À 53 ans, cette femme pour le moins courageuse s’était fait récemment des ennemis au sein du parti d’opposition, qu’elle avait pourtant soutenu lors des législatives, en mai. Elle avait notamment publié plusieurs articles en août sur le nouveau leader de la formation, Adrian Della, accusé d’avoir un compte à Jersey, alimenté, selon elle, par l’argent de la prostitution à Londres.

Des articles qui lui avaient valu de nouvelles plaintes pour diffamation, qu’elle collectionnait autant que les menaces de mort, récurrentes.

« Elle était très indépendante dans sa manière de penser », salue Arnold Cassola, ancien chef de file du parti Vert maltais. « C’est elle qui a révélé les plus grands scandales à Malte. Même si elle s’est aussi fait beaucoup d’ennemis en écrivant parfois des stupidités. »

 

Au milieu des scoops, elle aimait aussi s’en prendre aux membres de la famille ou aux tenues vestimentaires des responsables politiques, usant de termes parfois outranciers. Dans son avant-dernier post, elle critiquait vertement la posture de M. Della et « son cou qui dépasse à 45 degrés de ses omoplates, comme une tortue ».

Interrogée en mai sur ces messages, dont nombre de Maltais estiment qu’ils desservaient le reste de ses publications, elle les avait défendus : « Je pense que c’est vraiment important parce que les politiques utilisent leur apparence ou mettent leurs enfants en avant pour faire campagne. »
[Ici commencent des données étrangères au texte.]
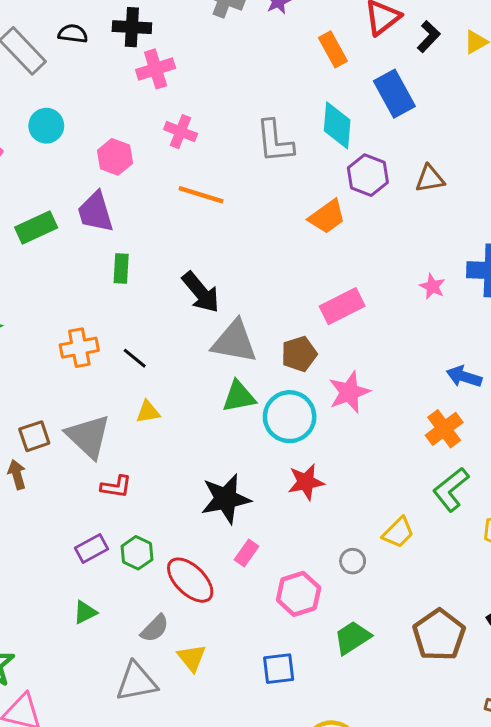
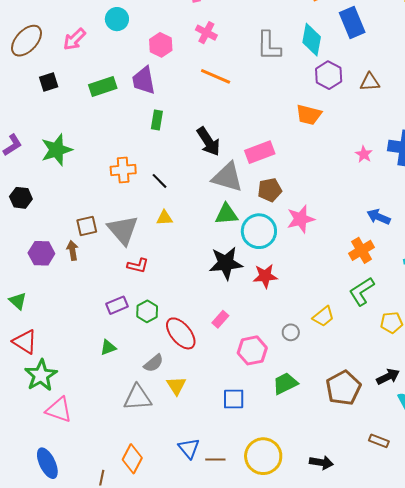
orange trapezoid: (327, 217) -> (309, 115), moved, turned 44
pink rectangle: (342, 306) -> (260, 152), moved
black star: (226, 499) -> (226, 263), moved

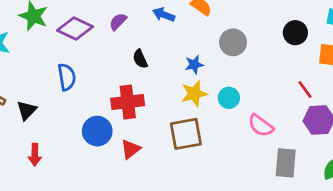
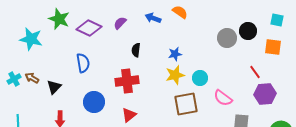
gray circle: (233, 42) -> (227, 38), moved
black semicircle: (140, 59) -> (136, 50), turned 32
blue circle: (97, 131) -> (94, 102), moved
brown square: (186, 134) -> (186, 104), moved

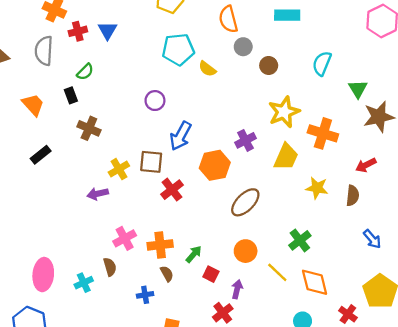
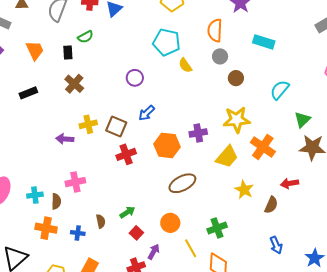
blue arrow: (181, 136) -> (147, 113), size x0.7
orange cross: (160, 245) -> (46, 228), moved
cyan cross: (84, 283) -> (35, 195), moved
Les enfants de « Mak-Rond-Jupiter »… je n’en ai pas beaucoup vus : Ce doit être une spécialité maltaise.

 

Sous le choc, des milliers de Maltais sont descendus spontanément dans les rues, lundi soir, pour rendre hommage à la journaliste et dénoncer les coulisses peu ragoûtantes de ce pays membre de l’Union européenne depuis 2004. M. Della a notamment estimé que ce meurtre est une « conséquence directe de l’effondrement total de l’État de droit dans (le) pays ».

« Tout cela ressemble plutôt à la Russie qu’à l’Europe », abonde l’eurodéputé Vert allemand Sven Giegold, qui avait auditionné Mme Caruana Galizia cet hiver dans le cadre de la commission d’enquête sur les Panama Papers. « Sa passion était de révéler des vérités secrètes, mais dans une société plutôt étroite, comme à Malte, c’est particulièrement difficile. » : Malgré les nombreux scandales révélés par Mme Caruana Galizia, Joseph Muscat avait largement été réélu lors des législatives, le 3 juin dernier.

 

L’État-maffieux dénoncé par ailleurs en « Gauloisie-splendide » par notre « Ami-Râle » et quelques autres (de plus en plus nombreux ?) avance donc partout…

J’ai appris la nouvelle comme tout le monde mardi matin.

Véritablement choqué.

« Nos vies ne valent rien pour eux ! ».

Et pourtant, sans nous, ils ne seraient rien. Même pas des bêtes

Et je me remémore mon épisode vénitien, plus quelques autres plus anciens.

Qui n’auront jamais aucune explication…

J’aurai peut-être dû la prévenir…

 

La Valette, la douceur de vie maltaise, son « petit-paradis fiscal », tout ça, derrière la façade, derrière les images de cartes-postales, c’est la même gangrène, insupportable pour les « honnêtes-gens ».

Et ils persistent à protéger « leur » système ruineux…

Sont-ce là les derniers feux d’empires en perdition ?

Je veux le croire.

Même s’il est inadmissible au IIIème millénaire que l’Humanité ne soit toujours pas sortie de ses ténèbres.

 

Hommages attristés pour cette dame.

Condoléances sincères pour ses proches.

Que les mafieux se rassurent : Le combat va continuer et, de toute façon ils vont le perdre.